La Suisse est le deuxième pays le plus riche du monde.

Or elle ne possède aucune matière première. Sa matière première, c’est l’argent des autres, constate Jean Ziegler dans son réquisitoire cinglant contre les banquiers suisses

et leurs acolytes politiques .

 

Sans leur aide financière, les assassins nazis auraient été acculés à abandonner la guerre dès 1942, affirme le sociologue et député socialiste genevois. La Suisse, pays neutre et terre d’accueil ? Nullement. En verrouillant ses frontières en 1942 – alors qu’à cette date il connaissait l’existence des chambres à gaz -, le gouvernement suisse a livré des milliers de juifs à une mort certaine. Il a été en fait un partenaire actif et silencieux au service des bourreaux nazis. Non par idéologie raciste, mais par pure vénalité.

 

Aucun autre pays neutre – ni le Portugal ni la Suède – n’a accepté l’or volé des Allemands. Flairant des « affaires en or », les banquiers suisses ont joué les intermédiaires, les blanchisseurs de cet or provenant des banques des pays envahis ou des juifs assassinés. Le consentement du gouvernement fédéral leur était acquis. Avec les francs suisses reçus en échange de leurs lingots, le Reich a pu acheter les matières premières indispensables pour la fabrication des armes et la poursuite de la guerre. Quant aux industriels de l’armement suisses, ils livraient dès 1939 leurs engins de mort à Hitler, et ceci jusqu’en avril 1945.

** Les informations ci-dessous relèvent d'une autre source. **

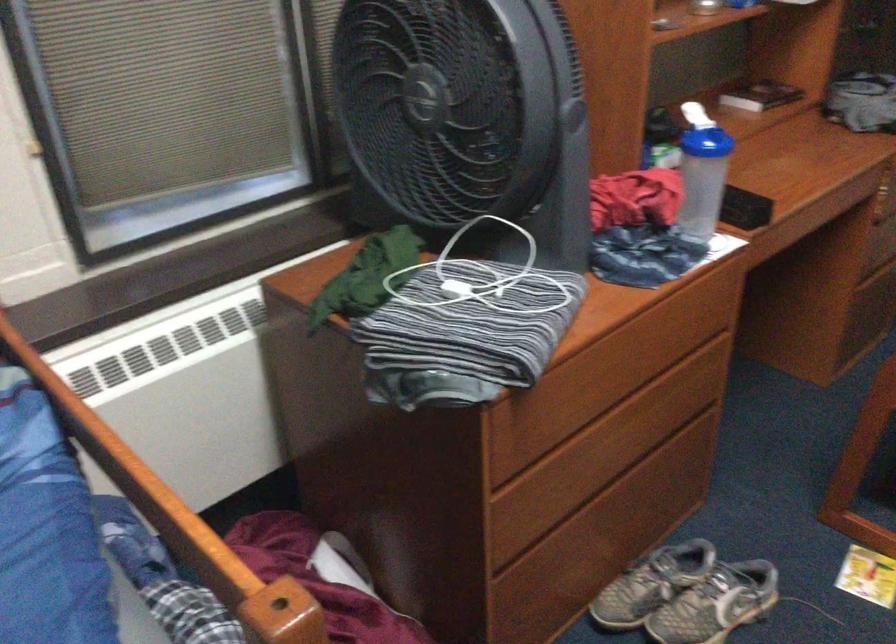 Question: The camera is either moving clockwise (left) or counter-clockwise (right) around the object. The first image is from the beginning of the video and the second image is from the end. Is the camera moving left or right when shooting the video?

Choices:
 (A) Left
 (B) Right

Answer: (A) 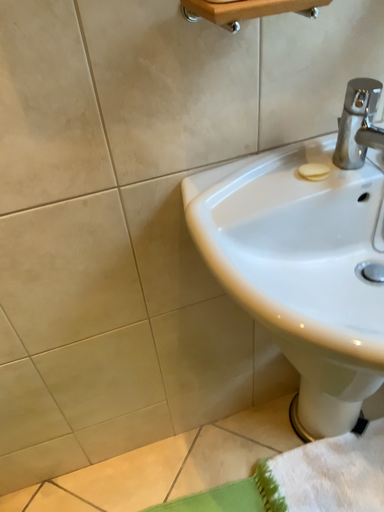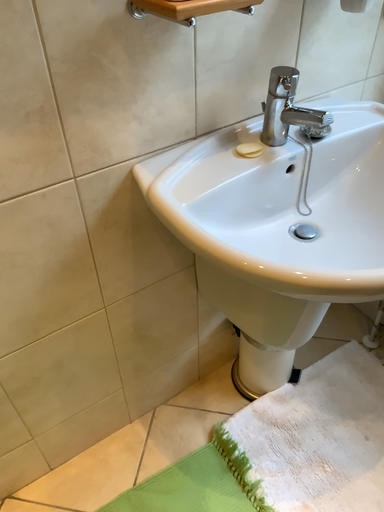 Question: How did the camera likely rotate when shooting the video?

Choices:
 (A) rotated right
 (B) rotated left

Answer: (A) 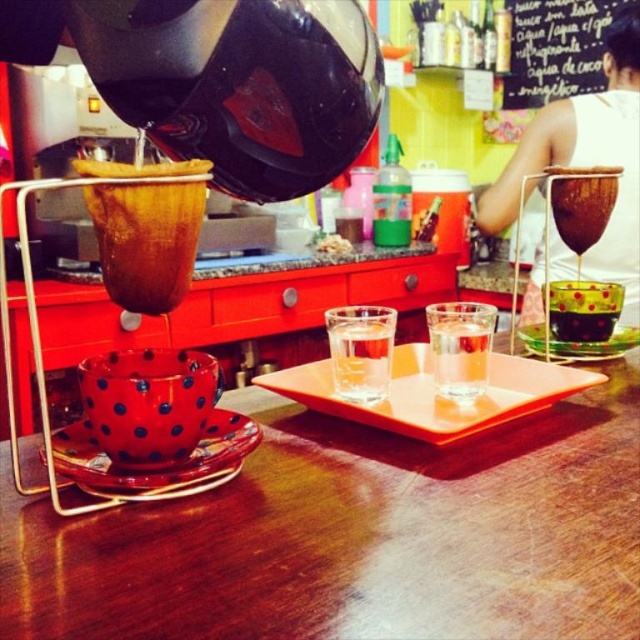 You are a customer sitting at the table in the coffee shop. You want to grab the translucent glass cup at center to take a sip. Based on its 2D location coordinates, where should you reach to pick it up?

The translucent glass cup at center is located at the 2D coordinates point [582,308], so you should reach towards that point to pick it up.

You are a barista who needs to place a 1.5 inch wide coaster between the translucent glass cup at center and the polka dot glass at center. Is there enough space between them to fit the coaster?

The translucent glass cup at center and polka dot glass at center are 1.51 inches apart, so yes, the coaster can fit between them as the space is slightly larger than the coaster. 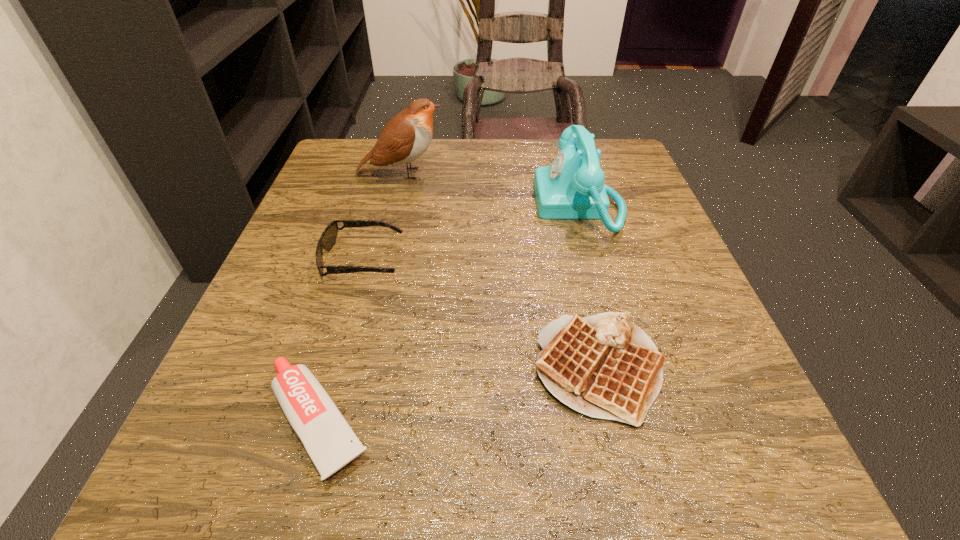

Ces accusations sont basées sur des documents accablants provenant des archives autrichiennes, allemandes, britanniques et américaines ; remis au député socialiste par des hauts fonctionnaires, des banquiers et des enquêteurs, ils corroborent les révélations faites par le Congrès juif mondial depuis l’été 1996.

 

Pourquoi cette complicité avec les sbires du Reich nazi ?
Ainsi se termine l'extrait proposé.